Despite these limitations, MSI is an active field of development, and we expect future improvements will make cell-specific measurements and metabolite quantification possible. For instance, improvements in laser technology will allow more focused tissue desorption and possibly enhanced ion signal (Niehaus, Soltwisch, Belov, & Dreisewerd, 2019). As metabolomics studies by MALDI MSI increase, it is also likely that quantification techniques will become widely available (Stopka et al., 2023), and will expand to cover a large library of metabolites.

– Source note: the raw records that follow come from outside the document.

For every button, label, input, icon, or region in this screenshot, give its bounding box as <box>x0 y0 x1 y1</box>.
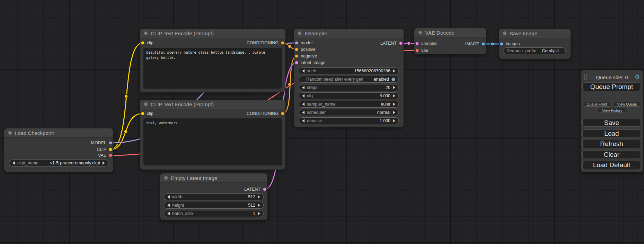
latent-input-dot-icon[interactable] <box>295 61 298 64</box>
node-empty-latent-image[interactable]: Empty Latent Image LATENT width 512 heig… <box>160 173 267 220</box>
node-title-bar[interactable]: Save Image <box>499 29 571 38</box>
decrement-arrow-icon[interactable] <box>12 161 15 165</box>
increment-arrow-icon[interactable] <box>393 86 395 89</box>
node-load-checkpoint[interactable]: Load Checkpoint MODEL CLIP VAE ckpt_name… <box>4 128 113 172</box>
input-slot-clip[interactable]: clip <box>141 111 153 116</box>
increment-arrow-icon[interactable] <box>393 102 395 106</box>
node-clip-text-encode-positive[interactable]: CLIP Text Encode (Prompt) clip CONDITION… <box>140 29 285 92</box>
increment-arrow-icon[interactable] <box>393 111 395 114</box>
load-default-button[interactable]: Load Default <box>582 161 641 169</box>
node-title-bar[interactable]: VAE Decode <box>414 28 486 37</box>
queue-prompt-button[interactable]: Queue Prompt <box>582 82 641 91</box>
node-clip-text-encode-negative[interactable]: CLIP Text Encode (Prompt) clip CONDITION… <box>140 100 285 170</box>
output-slot-vae[interactable]: VAE <box>98 153 112 158</box>
output-slot-clip[interactable]: CLIP <box>97 147 112 152</box>
toggle-enabled-icon[interactable] <box>391 78 395 81</box>
input-slot-latent-image[interactable]: latent_image <box>295 60 326 65</box>
width-widget[interactable]: width 512 <box>164 193 264 200</box>
input-slot-model[interactable]: model <box>295 40 312 46</box>
save-button[interactable]: Save <box>582 119 641 127</box>
random-seed-toggle-widget[interactable]: Random seed after every gen enabled <box>299 76 399 83</box>
output-slot-model[interactable]: MODEL <box>91 140 112 146</box>
increment-arrow-icon[interactable] <box>393 119 395 123</box>
widget-label: height <box>172 203 184 208</box>
increment-arrow-icon[interactable] <box>258 212 260 215</box>
input-slot-samples[interactable]: samples <box>415 41 438 46</box>
clear-button[interactable]: Clear <box>582 151 641 159</box>
decrement-arrow-icon[interactable] <box>302 69 305 73</box>
node-ksampler[interactable]: KSampler model positive negative latent_… <box>294 29 404 127</box>
input-slot-vae[interactable]: vae <box>415 48 428 53</box>
model-input-dot-icon[interactable] <box>295 41 298 45</box>
slot-label: samples <box>421 41 438 46</box>
decrement-arrow-icon[interactable] <box>302 86 305 89</box>
decrement-arrow-icon[interactable] <box>167 195 170 199</box>
output-slot-latent[interactable]: LATENT <box>380 40 403 46</box>
seed-widget[interactable]: seed 156680208700286 <box>299 67 399 74</box>
widget-value: 1 <box>253 211 255 216</box>
gear-icon[interactable]: ⚙ <box>635 74 640 80</box>
clip-input-dot-icon[interactable] <box>141 41 144 45</box>
increment-arrow-icon[interactable] <box>103 161 105 165</box>
steps-widget[interactable]: steps 20 <box>299 84 399 91</box>
output-slot-conditioning[interactable]: CONDITIONING <box>247 111 284 116</box>
input-slot-images[interactable]: images <box>500 41 520 47</box>
decrement-arrow-icon[interactable] <box>302 119 305 123</box>
increment-arrow-icon[interactable] <box>393 69 395 73</box>
node-graph-canvas[interactable]: Load Checkpoint MODEL CLIP VAE ckpt_name… <box>0 0 644 244</box>
negative-prompt-textarea[interactable]: text, watermark <box>143 118 282 165</box>
conditioning-output-dot-icon[interactable] <box>281 41 284 45</box>
conditioning-input-dot-icon[interactable] <box>295 54 298 58</box>
denoise-widget[interactable]: denoise 1.000 <box>299 117 399 124</box>
ckpt-name-widget[interactable]: ckpt_name v1-5-pruned-emaonly.ckpt <box>9 160 108 166</box>
decrement-arrow-icon[interactable] <box>302 94 305 98</box>
increment-arrow-icon[interactable] <box>393 94 395 98</box>
image-output-dot-icon[interactable] <box>482 42 485 46</box>
input-slot-positive[interactable]: positive <box>295 47 315 52</box>
output-slot-latent[interactable]: LATENT <box>244 187 266 192</box>
decrement-arrow-icon[interactable] <box>302 111 305 114</box>
load-button[interactable]: Load <box>582 129 641 137</box>
height-widget[interactable]: height 512 <box>164 202 264 209</box>
queue-panel[interactable]: Queue size: 0 ⚙ Queue Prompt Extra optio… <box>581 70 643 172</box>
node-save-image[interactable]: Save Image images filename_prefix ComfyU… <box>499 29 571 59</box>
node-vae-decode[interactable]: VAE Decode samples vae IMAGE <box>414 28 486 54</box>
decrement-arrow-icon[interactable] <box>167 204 170 207</box>
cfg-widget[interactable]: cfg 8.000 <box>299 92 399 99</box>
node-title-bar[interactable]: Empty Latent Image <box>160 173 267 183</box>
conditioning-output-dot-icon[interactable] <box>281 112 284 115</box>
model-output-dot-icon[interactable] <box>109 141 112 145</box>
output-slot-image[interactable]: IMAGE <box>465 41 485 47</box>
clip-output-dot-icon[interactable] <box>109 148 112 151</box>
increment-arrow-icon[interactable] <box>258 195 260 199</box>
node-title-bar[interactable]: CLIP Text Encode (Prompt) <box>140 100 285 109</box>
vae-output-dot-icon[interactable] <box>109 154 112 157</box>
increment-arrow-icon[interactable] <box>258 204 260 207</box>
image-input-dot-icon[interactable] <box>500 42 503 46</box>
latent-input-dot-icon[interactable] <box>415 42 419 45</box>
vae-input-dot-icon[interactable] <box>415 49 419 52</box>
slot-label: IMAGE <box>465 42 479 46</box>
decrement-arrow-icon[interactable] <box>167 212 170 215</box>
node-title-bar[interactable]: Load Checkpoint <box>4 128 113 138</box>
slot-label: model <box>301 40 312 45</box>
sampler-name-widget[interactable]: sampler_name euler <box>299 101 399 108</box>
view-history-button[interactable]: View History <box>597 108 627 113</box>
node-title-bar[interactable]: CLIP Text Encode (Prompt) <box>140 29 285 38</box>
input-slot-clip[interactable]: clip <box>141 40 153 46</box>
decrement-arrow-icon[interactable] <box>302 102 305 106</box>
conditioning-input-dot-icon[interactable] <box>295 48 298 51</box>
refresh-button[interactable]: Refresh <box>582 140 641 148</box>
view-queue-button[interactable]: View Queue <box>612 102 642 107</box>
queue-front-button[interactable]: Queue Front <box>582 102 611 107</box>
node-title-bar[interactable]: KSampler <box>294 29 404 38</box>
input-slot-negative[interactable]: negative <box>295 53 317 59</box>
output-slot-conditioning[interactable]: CONDITIONING <box>247 40 284 46</box>
positive-prompt-textarea[interactable]: beautiful scenery nature glass bottle la… <box>143 48 282 89</box>
scheduler-widget[interactable]: scheduler normal <box>299 109 399 116</box>
latent-output-dot-icon[interactable] <box>263 188 266 191</box>
filename-prefix-widget[interactable]: filename_prefix ComfyUI <box>503 47 566 54</box>
batch-size-widget[interactable]: batch_size 1 <box>164 210 264 217</box>
latent-output-dot-icon[interactable] <box>399 42 403 45</box>
clip-input-dot-icon[interactable] <box>141 112 144 115</box>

Finally, it is important to remember that the results presented here are performed in acute slice and use fuel concentrations that would be considered high within in vivo settings. Importantly, we have chosen only to investigate those fuels which readily cross the blood-brain-barrier and are presented to neurons in vivo. Although these experiments are not performed in vivo, the acute slice preparation allows key advantages, including rapid control of supplied fuels, neuronal excitation protocols, rapid heat denaturation, and spatially-resolved metabolomics.

Conclusion

In conclusion, we have used MALDI-MSI and stable isotope tracers to perform metabolomic studies of the DGC layer within a physiological tissue preparation. We conclude that in resting conditions, these cells metabolize glucose through glycolysis and the TCA cycle, but may also incorporate lac/pyr, βHB, octanoate, and to a lesser extent, glutamine into the TCA cycle. Following the energetic demand of brief KCl stimulation, glucose metabolism through glycolysis and into the TCA cycle preferentially increases relative to the alternative fuels studied. In conditions of high lac/pyr or βHB concentrations, either alternative fuel can outcompete glucose for entry to the TCA cycle, but lac/pyr caused a greater decrease in glucose labeling of glycolysis. This work combines several technical strengths to investigate the metabolism of glucose and alternative fuels within a small brain region of physiologically intact tissue across baseline conditions, KCl stimulation, and during fuel competition.

Abbreviations:

2DG

2-Deoxy-D-glucose

2DGP

2-Deoxy-D-glucose phosphate

αKG

α-ketoglutarate

βHB

β-hydroxybutyrate

bPG

bisphosphoglycerates

DAB

1,4-dideoxy-1,4-imino-D-Arabinitol

DAN

1,5-Diaminonaphthalene

DG

dentate gyrus

DGC

dentate granule cell

GAP/DHAP

glyceraldehyde-3-phosphate/dihydroxyacetone phosphate

KCl

potassium chloride

lac

lactate

MALDI

matrix-assisted laser desorption/ionization

MSI

mass spectrometry imaging

PG

phosphoglycerates

PEP

phosphoenolpyruvate

RRID

Research Resource Identifier

TCA

tricarboxylic acid cycle

pyr

pyruvate

Data availability:

The data that support the findings of this study are available from the corresponding author upon reasonable request.